## Word Embeddings in Action - Word2Vec

 - Word embeddings are a really useful way of converting text into a format that is interpretable to the model while still keeping it's semantic meaning intact.
 - Now that you have already learnt the theory behind Word2Vec, in this notebook you will learn how to utilize it practically on a real-world data set.
 
![](https://www.tensorflow.org/images/linear-relationships.png)

In [1]:
import pandas as pd
import numpy as np

# Load the dataset
bbc_news = pd.read_csv('../datasets/bbc_news_mixed.csv')
bbc_news.head()

Unnamed: 0,text,label
0,Cairn shares slump on oil setback\n\nShares in...,business
1,Egypt to sell off state-owned bank\n\nThe Egyp...,business
2,Cairn shares up on new oil find\n\nShares in C...,business
3,Low-cost airlines hit Eurotunnel\n\nChannel Tu...,business
4,"Parmalat to return to stockmarket\n\nParmalat,...",business


The dataset that you are going to use is a collection of news articles from BBC across 5 major categories, namely:
 
 - Business
 - Entertainment
 - Politics
 - Sport
 - Tech

In [71]:
# print first 3 articles
for art in bbc_news.text[:3]:
    print(art[:200])

Cairn shares slump on oil setback


The company said tests ha
Egypt to sell off state-owned bank

The Egyptian government is reportedly planning to privatise one of the country's big public banks.

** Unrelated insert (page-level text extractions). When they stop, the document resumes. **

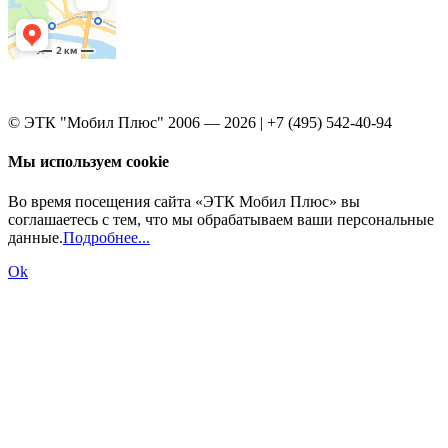
© ЭТК "Мобил Плюс" 2006 — 2026 | +7 (495) 542-40-94
Мы используем cookie
Во время посещения сайта «ЭТК Мобил Плюс» вы
соглашаетесь с тем, что мы обрабатываем ваши персональные
данные.
Подробнее...
Ok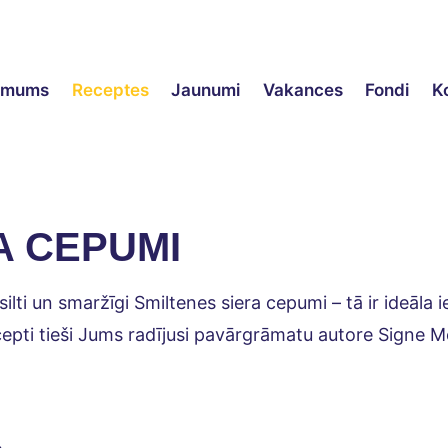
ēmums
Receptes
Jaunumi
Vakances
Fondi
K
A CEPUMI
 silti un smaržīgi Smiltenes siera cepumi – tā ir ideāla 
cepti tieši Jums radījusi pavārgrāmatu autore Signe M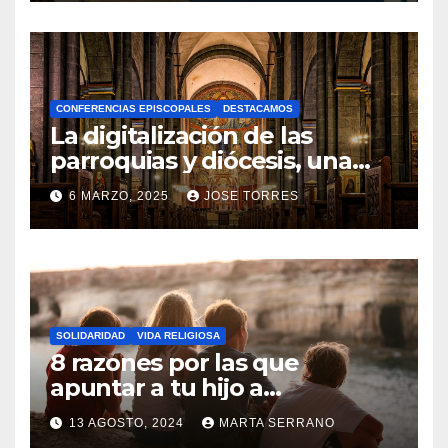
O
H
A
CONFERENCIAS EPISCOPALES
DESTACAMOS
Y
La digitalización de las
C
parroquias y diócesis, una
realidad ya para el futuro de
O
6 MARZO, 2025
JOSE TORRES
la Iglesia
M
N
E
O
N
H
T
A
A
SOLIDARIDAD
VIDA RELIGIOSA
Y
8 razones por las que
R
C
apuntar a tu hijo a
I
Catequesis
O
O
13 AGOSTO, 2024
MARTA SERRANO
M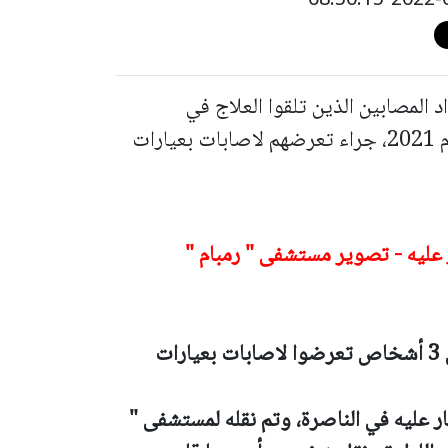
المصابين الذين تلقوا العلاج في
مستشفى " رمبام " في مدينة حيفا خلال عام 2021، جراء تعرضهم لاصابات بعيارات
ر عليه - تصوير مستشفى " رمبام "
بعد ساعات من استعراض المعطيات، تم نقل 3 أشخاص تعرضوا لاصابات بعيارات
ر عليه في الناصرة، وتم نقله لمستشفى "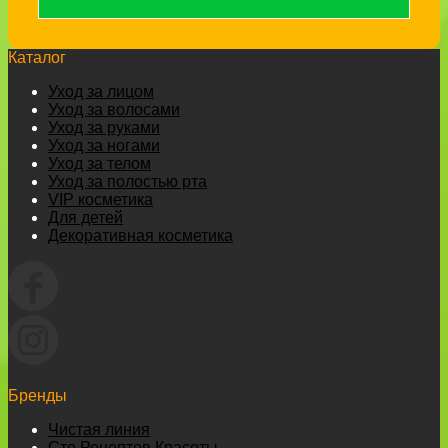
Каталог
Уход за лицом
Уход за волосами
Уход за руками
Уход за ногами
Уход за телом
Уход за полостью рта
VIP косметика
Для детей
Декоративная косметика
Бренды
Чистая линия
Сто Рецептов Красоты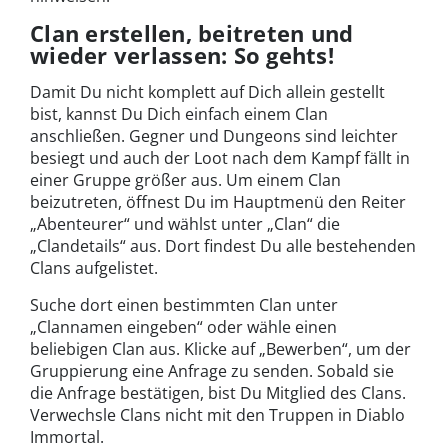
Clan erstellen, beitreten und
wieder verlassen: So gehts!
Damit Du nicht komplett auf Dich allein gestellt
bist, kannst Du Dich einfach einem Clan
anschließen. Gegner und Dungeons sind leichter
besiegt und auch der Loot nach dem Kampf fällt in
einer Gruppe größer aus. Um einem Clan
beizutreten, öffnest Du im Hauptmenü den Reiter
„Abenteurer“ und wählst unter „Clan“ die
„Clandetails“ aus. Dort findest Du alle bestehenden
Clans aufgelistet.
Suche dort einen bestimmten Clan unter
„Clannamen eingeben“ oder wähle einen
beliebigen Clan aus. Klicke auf „Bewerben“, um der
Gruppierung eine Anfrage zu senden. Sobald sie
die Anfrage bestätigen, bist Du Mitglied des Clans.
Verwechsle Clans nicht mit den Truppen in Diablo
Immortal.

An Investment Ministry official has told the Reuters news agency


Now that you have an idea of how your data looks like, let's see the count of each category in the dataset!

In [3]:
# category-wise count
bbc_news.label.value_counts()

sport            511
business         510
politics         417
tech             401
entertainment    386
Name: label, dtype: int64

### Using Google's pre-trained Word2Vec

Google has released a pre-trained Word2Vec model that has the advantage of being trained on **Google's News data set of 3 million words**. You can __download__ the word2vec embeddings from this [link](https://drive.google.com/file/d/0B7XkCwpI5KDYNlNUTTlSS21pQmM/edit?usp=sharing).

__Installation__

 - Make sure you have downloaded it in the same folder where this Jupyter notebook is residing.
 
 - Once you have finished downloading, you need to decompress the file by the following command in your terminal.
 
 `gzip -d GoogleNews-vectors-negative300.bin.gz`
 - Now that you have the model downloaded and ready, let's see how to import it in Gensim.

In [15]:
from gensim.models import KeyedVectors

# path of the downloaded model
filename = 'GoogleNews-vectors-negative300.bin'
# load into gensim
w2vec = KeyedVectors.load_word2vec_format(filename, binary=True)

Once you have executed the above code, your word2vec model is finally installed and loaded in gensim. Let's explore some of the features of this model.

__Contextual Relationship Between Words__

 - One of the impressive things about word2vec is it's ability to capture semantic relationship between words. That is the reason that you can do cool stuff like perform linear algebra on words and get an appropriate output. Have a look at the following example:

    `airplane - fly + drive = car`

 - If you pass the left hand side of the above equation to the model, it will give the right handside. Which makes sense because what would you get if you remove the ability to fly from an airplane? And add the ability to drive? You would get a car!
 - The underlying model is able to understand implicit relationship between airplane and fly and also how removing the medium of travel changes the machine used to travel.

In [20]:
# airplane - fly + drive
w2vec.most_similar(positive=['airplane', 'drive'], negative=['fly'], topn=5)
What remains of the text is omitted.